In anticipation of meeting our first land artist of Spring we started introducing rocks and minerals. Can you guess what natural material our land artist uses? Find out next week! Rocks are everywhere, we walk on them, drive on them, use them in landscaping, but how much do we really know about them? What’s their story? We started our day by reviewing the three difference categories of rocks, igneous, sedimentary and metamorphic. Igneous rocks are created by cooling magma, metamorphic rocks are created under extreme heat and pressure and sedimentary rocks are created in rivers and lakes after millions of years of sediment piling up. Next we got to look at examples of each type of rock. Some of the rocks we had to look at were: Obsidian, Scoria, Gabbro, Gneiss, Shale, Slate, and Sandstone (with fossils). We also had some minerals to examine including fluorite, and various colors (types) of quartz.
Below is a link to learn more about the different types of rocks.
After observing the rocks, feeling their weight, looking at their colors and patterns we sorted them by type; igneous, metamorphic and sedimentary and also made a pile for our minerals, making note of each group’s characteristics. It was now time to hit the trail and appropriately we started our hike on our rocky trail, Caves Wood Road. Here we sat down and read a story called “Everybody Needs A Rock” which outlines 10 rules for rock collecting. These rules are things like, you must find your rock when no one else is talking to you, your rock must fit well in your hand and it must look beautiful even in a bathtub by itself. Thinking of some of our rules (even some of the more silly ones) we looked for rocks as we hiked down the trail. Some of us found a rock while others collected numerous rocks and chose later.
We stopped at the Native American site for snack and to sort through our rocks, returning all but one rock. During snack we enjoyed stories told by our classmates from last week about pancakes and maple syrup and Gavin’s really awesome rock collection! Marian, our junior naturalist for the week, also did her presentation of her items that she brought. She showed us some handmade nature themed pottery she made and also some cool nature finds from the beach. Every week one of our students gets to be a junior naturalist, where they bring something from home that is nature related and share with the class some cool facts about the item(s) or a story that goes with it. It gives the kids a chance to show off their naturalist skills, build new speaking skills and gain confidence in front of their peers.

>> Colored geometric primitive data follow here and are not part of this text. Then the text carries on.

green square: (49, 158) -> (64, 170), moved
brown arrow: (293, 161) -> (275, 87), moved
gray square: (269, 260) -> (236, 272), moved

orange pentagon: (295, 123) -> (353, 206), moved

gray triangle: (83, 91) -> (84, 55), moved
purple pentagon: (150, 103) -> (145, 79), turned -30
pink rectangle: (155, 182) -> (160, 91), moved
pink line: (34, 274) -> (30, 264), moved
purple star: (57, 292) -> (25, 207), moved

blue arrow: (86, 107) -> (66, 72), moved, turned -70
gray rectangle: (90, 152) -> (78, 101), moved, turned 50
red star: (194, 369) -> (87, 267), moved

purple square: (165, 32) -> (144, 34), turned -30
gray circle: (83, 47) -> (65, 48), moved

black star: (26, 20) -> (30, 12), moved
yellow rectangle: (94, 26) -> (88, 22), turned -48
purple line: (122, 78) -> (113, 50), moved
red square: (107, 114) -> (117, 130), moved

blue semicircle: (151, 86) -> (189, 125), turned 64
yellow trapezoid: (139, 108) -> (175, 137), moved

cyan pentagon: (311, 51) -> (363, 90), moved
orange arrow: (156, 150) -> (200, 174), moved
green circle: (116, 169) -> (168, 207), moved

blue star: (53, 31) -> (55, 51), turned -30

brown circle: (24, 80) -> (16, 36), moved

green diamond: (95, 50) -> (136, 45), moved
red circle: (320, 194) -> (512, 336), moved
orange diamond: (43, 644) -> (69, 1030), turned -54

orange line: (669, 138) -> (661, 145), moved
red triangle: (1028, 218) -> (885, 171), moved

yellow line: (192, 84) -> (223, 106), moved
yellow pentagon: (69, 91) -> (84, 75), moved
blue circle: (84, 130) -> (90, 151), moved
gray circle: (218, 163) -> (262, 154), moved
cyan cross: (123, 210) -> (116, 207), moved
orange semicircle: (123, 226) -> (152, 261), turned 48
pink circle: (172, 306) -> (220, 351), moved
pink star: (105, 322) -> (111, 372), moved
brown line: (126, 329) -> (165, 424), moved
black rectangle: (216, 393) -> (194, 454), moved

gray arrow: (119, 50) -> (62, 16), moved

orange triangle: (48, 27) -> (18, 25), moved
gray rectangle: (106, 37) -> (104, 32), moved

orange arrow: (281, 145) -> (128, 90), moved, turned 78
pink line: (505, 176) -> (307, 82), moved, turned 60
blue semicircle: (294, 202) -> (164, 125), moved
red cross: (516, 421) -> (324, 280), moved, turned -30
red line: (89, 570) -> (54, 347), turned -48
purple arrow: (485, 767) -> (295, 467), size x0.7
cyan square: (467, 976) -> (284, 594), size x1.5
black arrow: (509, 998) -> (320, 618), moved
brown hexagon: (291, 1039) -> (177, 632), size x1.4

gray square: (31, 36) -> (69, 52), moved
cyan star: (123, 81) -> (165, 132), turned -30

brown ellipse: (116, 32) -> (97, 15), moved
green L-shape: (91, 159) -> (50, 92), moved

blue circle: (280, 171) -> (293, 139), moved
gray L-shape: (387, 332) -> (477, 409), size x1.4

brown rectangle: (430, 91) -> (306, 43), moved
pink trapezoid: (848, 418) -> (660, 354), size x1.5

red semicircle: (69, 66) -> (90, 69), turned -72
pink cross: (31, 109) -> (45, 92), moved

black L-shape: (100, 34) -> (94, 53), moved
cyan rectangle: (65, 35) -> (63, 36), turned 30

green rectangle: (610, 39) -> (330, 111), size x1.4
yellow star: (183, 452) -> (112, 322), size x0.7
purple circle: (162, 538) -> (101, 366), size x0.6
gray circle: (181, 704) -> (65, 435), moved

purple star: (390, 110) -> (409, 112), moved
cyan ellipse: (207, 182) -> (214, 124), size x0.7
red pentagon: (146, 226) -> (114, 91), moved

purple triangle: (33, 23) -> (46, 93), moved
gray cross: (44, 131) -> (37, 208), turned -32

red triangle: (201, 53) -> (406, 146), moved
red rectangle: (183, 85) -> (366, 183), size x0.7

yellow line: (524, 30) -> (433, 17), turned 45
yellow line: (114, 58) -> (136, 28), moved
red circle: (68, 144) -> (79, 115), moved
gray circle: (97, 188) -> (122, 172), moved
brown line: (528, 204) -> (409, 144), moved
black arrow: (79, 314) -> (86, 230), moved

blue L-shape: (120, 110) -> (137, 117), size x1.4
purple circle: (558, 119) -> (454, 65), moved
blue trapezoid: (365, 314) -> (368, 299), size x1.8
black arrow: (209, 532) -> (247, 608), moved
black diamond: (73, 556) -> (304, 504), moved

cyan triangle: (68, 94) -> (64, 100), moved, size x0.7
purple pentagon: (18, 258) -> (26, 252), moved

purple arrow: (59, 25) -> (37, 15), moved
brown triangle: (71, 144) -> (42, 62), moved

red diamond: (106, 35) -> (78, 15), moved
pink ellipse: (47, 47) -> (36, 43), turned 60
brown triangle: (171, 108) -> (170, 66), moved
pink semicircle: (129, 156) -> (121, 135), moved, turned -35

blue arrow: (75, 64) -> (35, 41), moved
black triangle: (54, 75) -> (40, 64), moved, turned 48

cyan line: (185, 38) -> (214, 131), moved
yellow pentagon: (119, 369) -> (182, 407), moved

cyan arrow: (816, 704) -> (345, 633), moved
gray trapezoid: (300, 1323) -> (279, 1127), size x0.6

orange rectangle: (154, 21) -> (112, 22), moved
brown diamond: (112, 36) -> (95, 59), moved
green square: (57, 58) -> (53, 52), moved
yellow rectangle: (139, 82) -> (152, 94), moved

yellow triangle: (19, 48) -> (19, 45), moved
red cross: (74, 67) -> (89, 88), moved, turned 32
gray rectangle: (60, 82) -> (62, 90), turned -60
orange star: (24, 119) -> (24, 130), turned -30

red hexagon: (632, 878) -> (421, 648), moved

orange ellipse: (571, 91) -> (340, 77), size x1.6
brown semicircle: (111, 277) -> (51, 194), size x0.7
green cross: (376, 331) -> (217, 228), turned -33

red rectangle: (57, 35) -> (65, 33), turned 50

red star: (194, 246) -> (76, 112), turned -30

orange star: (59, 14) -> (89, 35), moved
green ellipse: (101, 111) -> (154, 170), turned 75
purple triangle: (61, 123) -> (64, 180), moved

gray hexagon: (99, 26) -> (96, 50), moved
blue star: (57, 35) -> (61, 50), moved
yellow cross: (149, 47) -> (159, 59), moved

Our next stop was the pond behind Sunflower Meadow. This pond is vernal, meaning that it is seasonal, however, with the large amount of rain and snow we got this year it has been full year round. On our approach to the pond down Caves Wood Road we stopped because we heard one of our first signs of spring, Spring Peeper frogs. At the pond the song of frogs got even louder. They stopped singing once they heard our boots hit the water. We explored the pond, being extremely careful to walk slowly to allow animals time to swim away from our feet. We saw tadpoles, heard frogs and saw insects in the water. Spring is coming to life! One of the insects we found is a damselfly nymph. You can learn more about the damselfly here.
With the day winding down it was time to hike back. As we left the frog chorus started up again. We hiked through the Sunflower Meadow, which is now just a field of dead stalks. This is a fun meadow to explore because there is a lot to find in here. Right away we found an old box turtle shell that has turned white with age. We also found a partial bird skeleton, just the head and neck. What an amazing day of nature finds!